Setting Quotas for Multi-Tenancy

Quotas allow you to limit the compute resources or limit the daily costs for an organization so that you can assign available resources to your consumer groups based on their business requirements.

Before you configure quotas, you have a few decisions to make:

  • Will you set a global quota for the entire organization, or will you set limits for each destination where an organization can deploy services? You can configure a different type of quota for each destination. This is useful when you have different costs and resource constraints for different workload types, such as development compared with production.
  • Will you set a resource quota or a cost quota? Resource-based quotas allow you to limit the number of vCPUs, the amount of RAM and the amount of storage. Cost-based quotas allow you to limit the total daily cost of VMs. When you choose per-destination quota, you can configure a different type of quota for each destination.
  • If you're setting a resource quota, will you set quota limits for individual storage tiers?
  • Will you set quota limits for the organization as a whole, individual members, or both?

Read on for detailed information on how quotas work, or choose one of the following to get started:

How quotas work

You set quotas for each organization. All VMs assigned to an organization count against an organization's quota. You can't assign quota to a parent organization.
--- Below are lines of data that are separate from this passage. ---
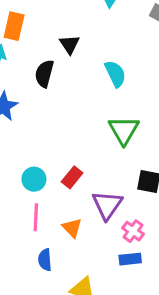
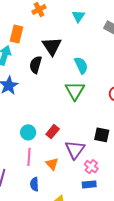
black triangle: (70, 44) -> (52, 46), size x1.5
green triangle: (124, 130) -> (75, 91), moved

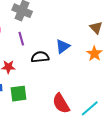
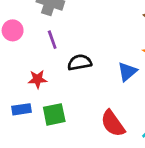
blue triangle: (63, 46) -> (127, 72), moved

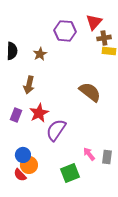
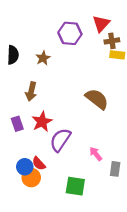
purple rectangle: (16, 115) -> (17, 124), turned -40
pink arrow: (89, 154) -> (96, 154), moved
green square: (70, 173) -> (75, 186), turned 30
red semicircle: (20, 175) -> (39, 164), moved

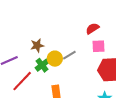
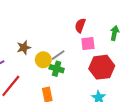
red semicircle: (92, 29) -> (80, 25), turned -32
green cross: (42, 65) -> (57, 69), moved, turned -32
You can also optionally set quotas for each member of an organization. All VMs owned by an organization member (meaning that an organization member is primary owner) count against a member's quota. Member quotas allow you to set limits based on users' individual needs.
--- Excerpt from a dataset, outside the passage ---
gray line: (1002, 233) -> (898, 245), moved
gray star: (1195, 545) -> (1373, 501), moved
If you've implemented the Cost Adjustments feature to apply markups and discounts to your costs, user and organization level cost quota calculations will use adjusted costs.

By default, all resources or total daily cost are available to any member until the maximum quota for the organization is reached. You must set the same type of quota for both the organization and its members (for example, if you set a cost-based quota for the organization, you must set cost-based quotas for its members).

You can't assign member quota to a directory services group. Member quotas can only be assigned to individual users (either local or directory services users).

Once you assign quotas, you can use them to determine whether a service request (both new services and change requests) can be approved. For example, you may want any service request that exceeds an organization's quota to be rejected automatically. Or, you may want a second level of approval for requests that will exceed quota. To set up an approval process, you configure an approval workflow for new service requests and service change requests.

To configure quotas, you must use organizations. However, if you don't want to configure multiple organizations, you can simply add all of your users to the Default organization. See Creating Organizations for Multi-Tenancy.

Quota usage is based on VM ownership, not on cost allocation.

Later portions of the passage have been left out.